The training set is used to train the model, the validation set is used to tune hyperparameters and prevent overfitting during training, and the test set is used to assess the final model performance.
This method is commonly used when fine-tuning model hyperparameters is necessary.

K-Fold Cross-Validation:

In k-fold cross-validation, the dataset is divided into k subsets (folds) of roughly equal size.
The model is trained and evaluated k times, each time using a different fold as the test set while the remaining k-1 folds are used as the training set.
The final performance metric is calculated as the average of the k evaluation results, providing a more robust estimate of model performance.
This method is particularly useful when the dataset size is limited, and it helps in better utilizing available data.

Stratified Sampling:

Stratified sampling is used when the dataset is imbalanced, meaning some classes or categories are underrepresented.
The data is split in such a way that each subset (training, validation, or test) maintains the same class distribution as the original dataset.
This ensures all classes are well-represented in each subset, which is important to avoid biased model evaluation.

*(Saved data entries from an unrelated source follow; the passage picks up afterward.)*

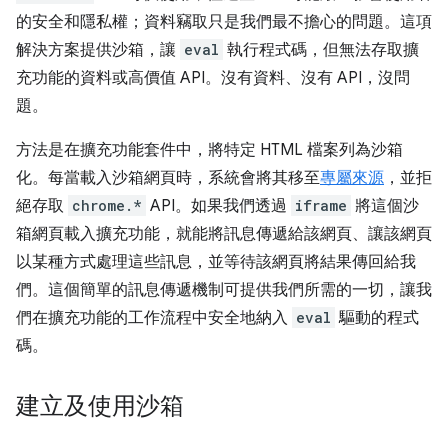
的安全和隱私權；資料竊取只是我們最不擔心的問題。這項
解決方案提供沙箱，讓
eval
執行程式碼，但無法存取擴
充功能的資料或高價值 API。沒有資料、沒有 API，沒問
題。
方法是在擴充功能套件中，將特定 HTML 檔案列為沙箱
化。每當載入沙箱網頁時，系統會將其移至
專屬來源
，並拒
絕存取
chrome.*
API。如果我們透過
iframe
將這個沙
箱網頁載入擴充功能，就能將訊息傳遞給該網頁、讓該網頁
以某種方式處理這些訊息，並等待該網頁將結果傳回給我
們。這個簡單的訊息傳遞機制可提供我們所需的一切，讓我
們在擴充功能的工作流程中安全地納入
eval
驅動的程式
碼。
建立及使用沙箱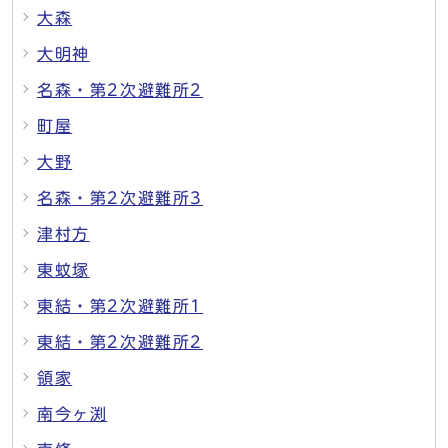
大森
大明神
名森・第2次避難所2
町屋
大野
名森・第2次避難所3
津村方
東蚊塚
東結・第2次避難所1
東結・第2次避難所2
領家
南今ヶ渕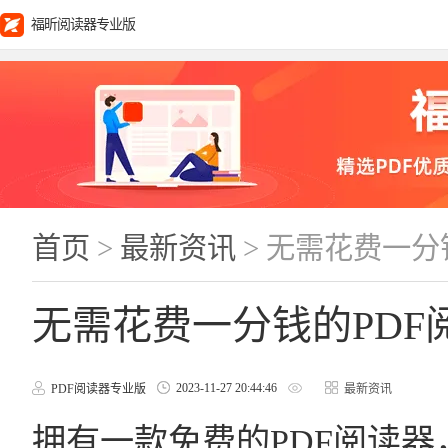
福昕阅读器专业版
首页
>
最新资讯
> 无需花费一分
无需花费一分钱的PDF
2023-11-27 20:44:46
PDF阅读器专业版
最新资讯
拥有一款免费的PDF阅读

It’s important to note that the exact split ratios (e.g., 80-10-10 or 70-15-15) may vary depending on the problem, dataset size, and specific requirements. Additionally, data splitting should be performed randomly to avoid introducing any biases into the model training and evaluation process.

Data preprocessing completed!

We now have a function we can use throughout the lesson to preprocess our data which means we are ready to learn how to build a CNN like we used in the introduction.

Key Points

Image datasets can be found online or created uniquely for your research question.
Images consist of pixels arranged in a particular order.
Image data is usually preprocessed before use in a CNN for efficiency, consistency, and robustness.
Input data generally consists of three sets: a training set used to fit model parameters; a validation set used to evaluate the model fit on training data; a test set used to evaluate the final model performance.